REQUIREMENT:
Reproduce the entries shown below only from the line with "levier expliqué" down to the line with "régime réel offrait", keeping both end lines and copying each one exactly.

DATA UNDER STUDY:
────────
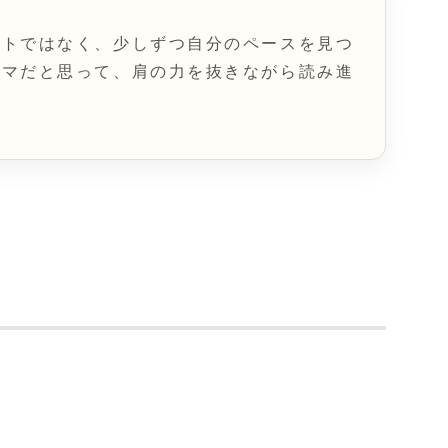
ストではなく、少しずつ自分のペースを見つ
コマだと思って、肩の力を抜きながら読み進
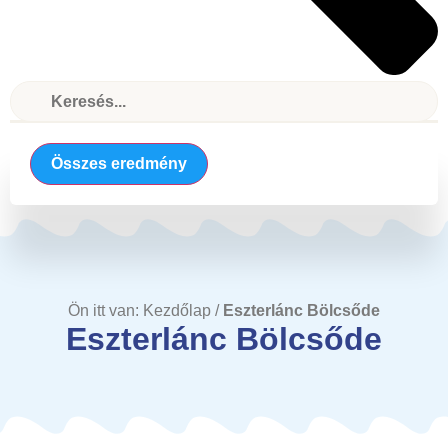
Összes eredmény
Ön itt van:
Kezdőlap
/
Eszterlánc Bölcsőde
Eszterlánc Bölcsőde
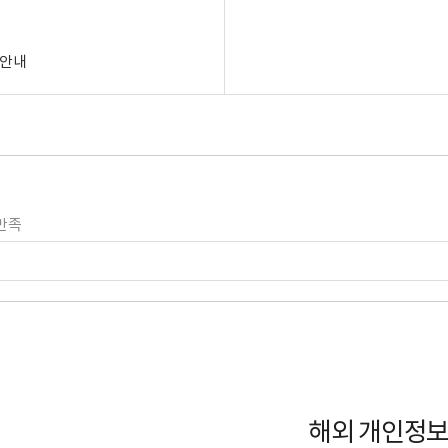
 안내
만족
해외 개인정보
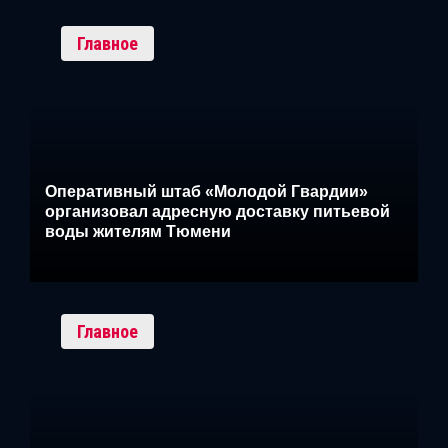
Главное
Оперативный штаб «Молодой Гвардии»
организовал адресную доставку питьевой
воды жителям Тюмени
Главное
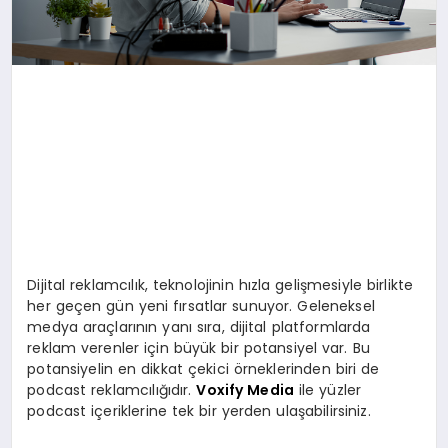
Dijital reklamcılık, teknolojinin hızla gelişmesiyle birlikte
her geçen gün yeni fırsatlar sunuyor. Geleneksel
medya araçlarının yanı sıra, dijital platformlarda
reklam verenler için büyük bir potansiyel var. Bu
potansiyelin en dikkat çekici örneklerinden biri de
podcast reklamcılığıdır.
Voxify Media
ile yüzler
podcast içeriklerine tek bir yerden ulaşabilirsiniz.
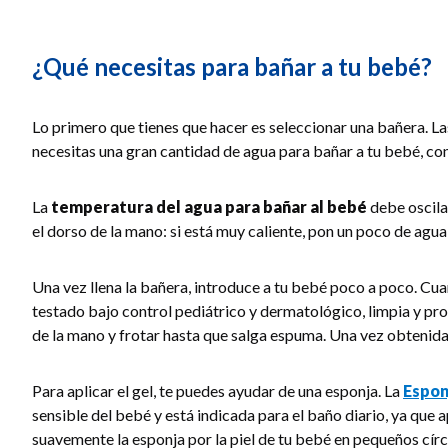
¿Qué necesitas para bañar a tu bebé?
Lo primero que tienes que hacer es seleccionar una bañera. L
necesitas una gran cantidad de agua para bañar a tu bebé, con
La
temperatura del agua para bañar al bebé
debe oscila
el dorso de la mano: si está muy caliente, pon un poco de a
Una vez llena la bañera, introduce a tu bebé poco a poco. Cu
testado bajo control pediátrico y dermatológico, limpia y pro
de la mano y frotar hasta que salga espuma. Una vez obtenida
Para aplicar el gel, te puedes ayudar de una esponja. La
Esponj
sensible del bebé y está indicada para el baño diario, ya que a
suavemente la esponja por la piel de tu bebé en pequeños círcu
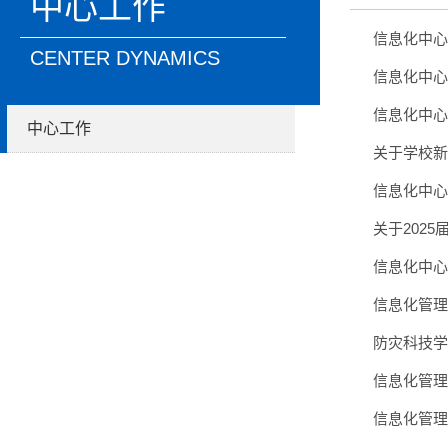
中心工作
信息化中心
CENTER DYNAMICS
信息化中心
信息化中心
中心工作
关于学校新
信息化中心
关于202
信息化中心
信息化管理
防灾科技学
信息化管理
信息化管理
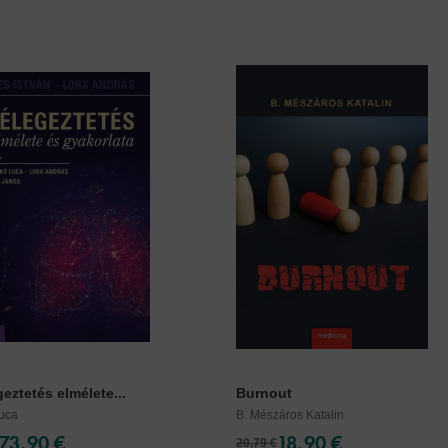
geztetés elmélete...
Burnout
Luca
B. Mészáros Katalin
73,90 €
18,90 €
20,79 €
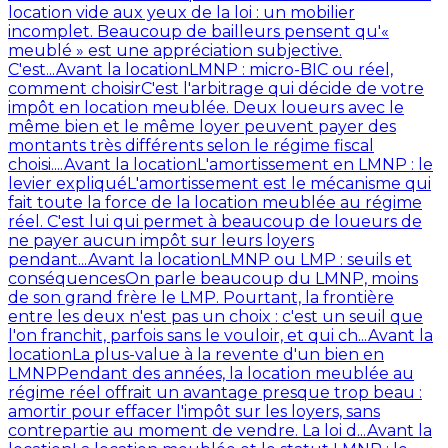
location vide aux yeux de la loi : un mobilier
incomplet. Beaucoup de bailleurs pensent qu'«
meublé » est une appréciation subjective.
C'est...
Avant la location
LMNP : micro-BIC ou réel,
comment choisir
C'est l'arbitrage qui décide de votre
impôt en location meublée. Deux loueurs avec le
même bien et le même loyer peuvent payer des
montants très différents selon le régime fiscal
choisi....
Avant la location
L'amortissement en LMNP : le
levier expliqué
L'amortissement est le mécanisme qui
fait toute la force de la location meublée au régime
réel. C'est lui qui permet à beaucoup de loueurs de
ne payer aucun impôt sur leurs loyers
pendant...
Avant la location
LMNP ou LMP : seuils et
conséquences
On parle beaucoup du LMNP, moins
de son grand frère le LMP. Pourtant, la frontière
entre les deux n'est pas un choix : c'est un seuil que
l'on franchit, parfois sans le vouloir, et qui ch...
Avant la
location
La plus-value à la revente d'un bien en
LMNP
Pendant des années, la location meublée au
régime réel offrait un avantage presque trop beau :
amortir pour effacer l'impôt sur les loyers, sans
contrepartie au moment de vendre. La loi d...
Avant la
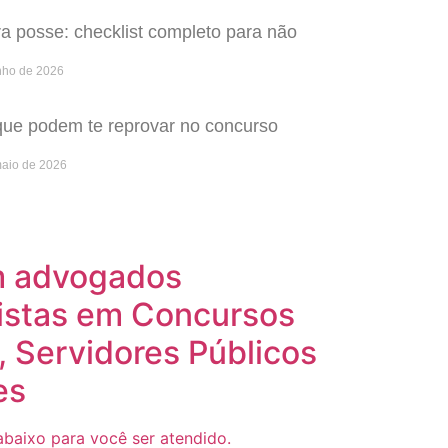
 posse: checklist completo para não
nho de 2026
que podem te reprovar no concurso
maio de 2026
m advogados
istas em Concursos
, Servidores Públicos
es
baixo para você ser atendido.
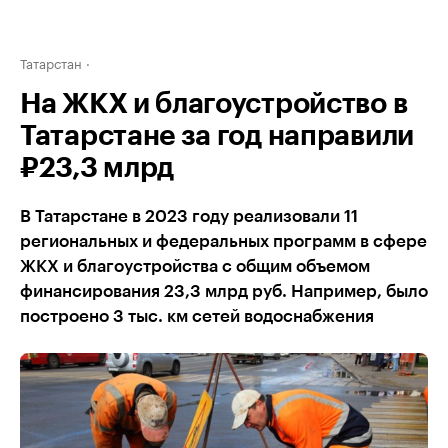
Татарстан
На ЖКХ и благоустройство в
Татарстане за год направили
₽23,3 млрд
В Татарстане в 2023 году реализовали 11
региональных и федеральных программ в сфере
ЖКХ и благоустройства с общим объемом
финансирования 23,3 млрд руб. Например, было
построено 3 тыс. км сетей водоснабжения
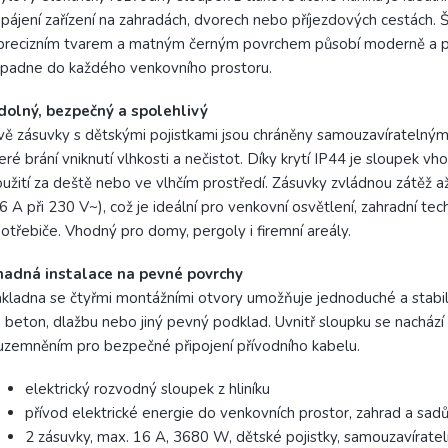
pájení zařízení na zahradách, dvorech nebo příjezdových cestách. Š
precizním tvarem a matným černým povrchem působí moderně a p
padne do každého venkovního prostoru.
dolný, bezpečný a spolehlivý
ě zásuvky s dětskými pojistkami jsou chráněny samouzavíratelnými
eré brání vniknutí vlhkosti a nečistot. Díky krytí IP44 je sloupek vh
užití za deště nebo ve vlhčím prostředí. Zásuvky zvládnou zátěž
6 A při 230 V~), což je ideální pro venkovní osvětlení, zahradní tec
otřebiče. Vhodný pro domy, pergoly i firemní areály.
nadná instalace na pevné povrchy
kladna se čtyřmi montážními otvory umožňuje jednoduché a stabil
 beton, dlažbu nebo jiný pevný podklad. Uvnitř sloupku se nachází
uzemněním pro bezpečné připojení přívodního kabelu.
elektrický rozvodný sloupek z hliníku
přívod elektrické energie do venkovních prostor, zahrad a sad
2 zásuvky, max. 16 A, 3680 W, dětské pojistky, samouzavíratel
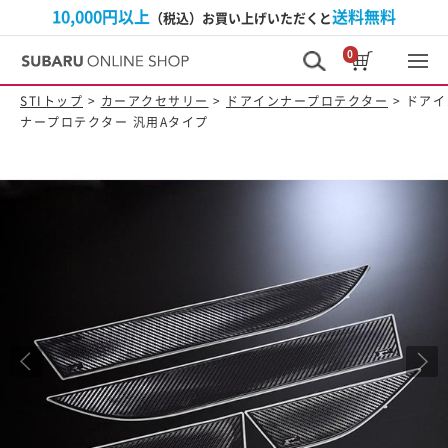
10,000円以上
送料無料
（税込）お買い上げいただくと
0
STIトップ
>
カーアクセサリー
>
ドアインナープロテクター
> ドアイ
ナープロテクター 汎用Aタイプ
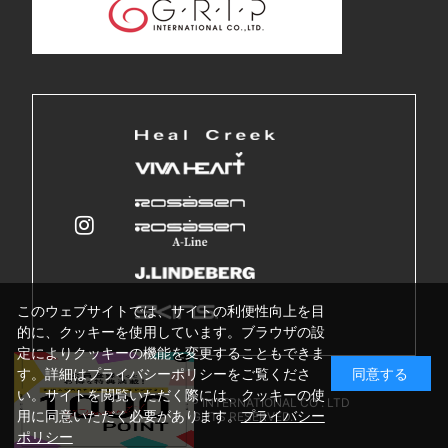
このウェブサイトでは、サイトの利便性向上を目
的に、クッキーを使用しています。ブラウザの設
定によりクッキーの機能を変更することもできま
す。詳細はプライバシーポリシーをご覧くださ
同意する
い。サイトを閲覧いただく際には、クッキーの使
Copyright © GRIP INTERNATIONAL CO . LTD
用に同意いただく必要があります。
プライバシー
ALL RIGHTS RESERVED.
ポリシー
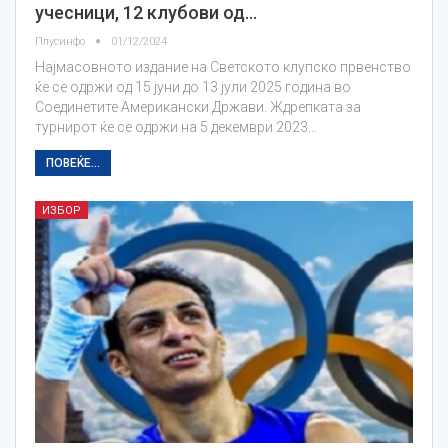
учесници, 12 клубови од…
Плусинфо
01/12/2024
Најмасовното издание на Светското клупско првенство
ќе се одржи од 15 јуни до 13 јули 2025 година во
Соединетите Американски Држави. Ждрепката за
турнирот ќе се одржи на 5 декември 2023…
ПОВЕЌЕ...
ИЗБОР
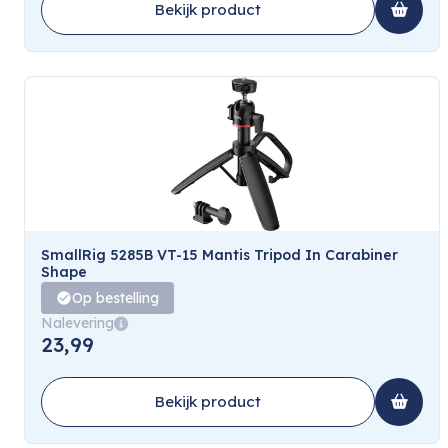
Bekijk product
SmallRig 5285B VT-15 Mantis Tripod In Carabiner
Shape
Op bestelling
Nalevering
23,99
Bekijk product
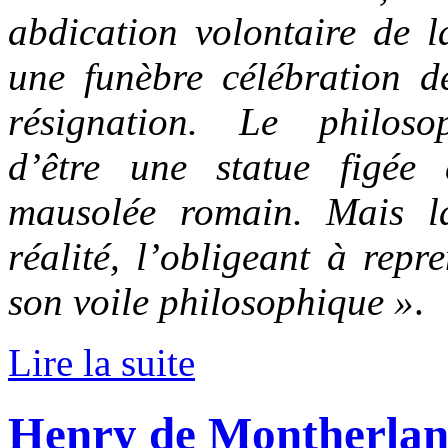
abdication volontaire de la
une funèbre célébration d
résignation. Le philoso
d’être une statue figée
mausolée romain. Mais l
réalité, l’obligeant à repr
son voile philosophique »
.
Lire la suite
Henry de Montherlant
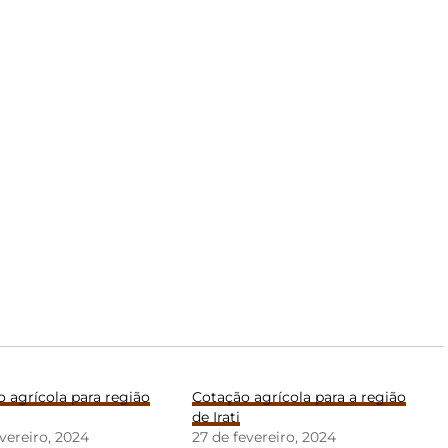
 agrícola para região
Cotação agrícola para a região
de Irati
evereiro, 2024
27 de fevereiro, 2024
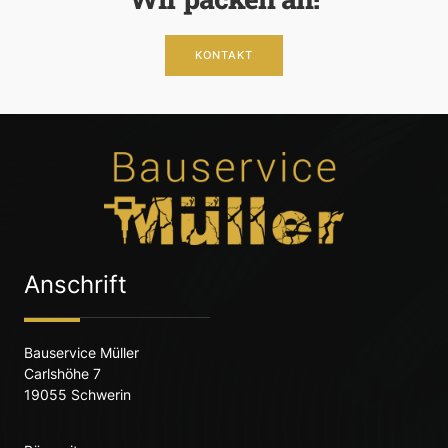
KONTAKT
Anschrift
Bauservice Müller
Carlshöhe 7
19055 Schwerin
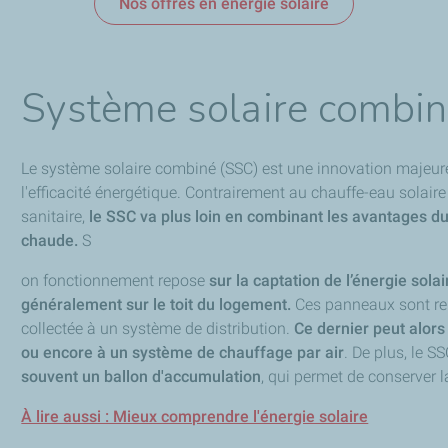
Nos offres en énergie solaire
Système solaire combiné
Le système solaire combiné (SSC) est une innovation majeure
l'efficacité énergétique. Contrairement au chauffe-eau solaire 
sanitaire,
le SSC va plus loin en combinant les avantages d
chaude.
S
on fonctionnement repose
sur la captation de l’énergie sola
généralement sur le toit du logement.
Ces panneaux sont reli
collectée à un système de distribution.
Ce dernier peut alors
ou encore à un système de chauffage par air
. De plus, le S
souvent un ballon d'accumulation
, qui permet de conserver l
À lire aussi : Mieux comprendre l'énergie solaire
────────
EXERCISE SOLUTION:
levier expliqué
L'amortissement est le mécanisme qui
fait toute la force de la location meublée au régime
réel. C'est lui qui permet à beaucoup de loueurs de
ne payer aucun impôt sur leurs loyers
pendant...
Avant la location
LMNP ou LMP : seuils et
conséquences
On parle beaucoup du LMNP, moins
de son grand frère le LMP. Pourtant, la frontière
entre les deux n'est pas un choix : c'est un seuil que
l'on franchit, parfois sans le vouloir, et qui ch...
Avant la
location
La plus-value à la revente d'un bien en
LMNP
Pendant des années, la location meublée au
régime réel offrait un avantage presque trop beau :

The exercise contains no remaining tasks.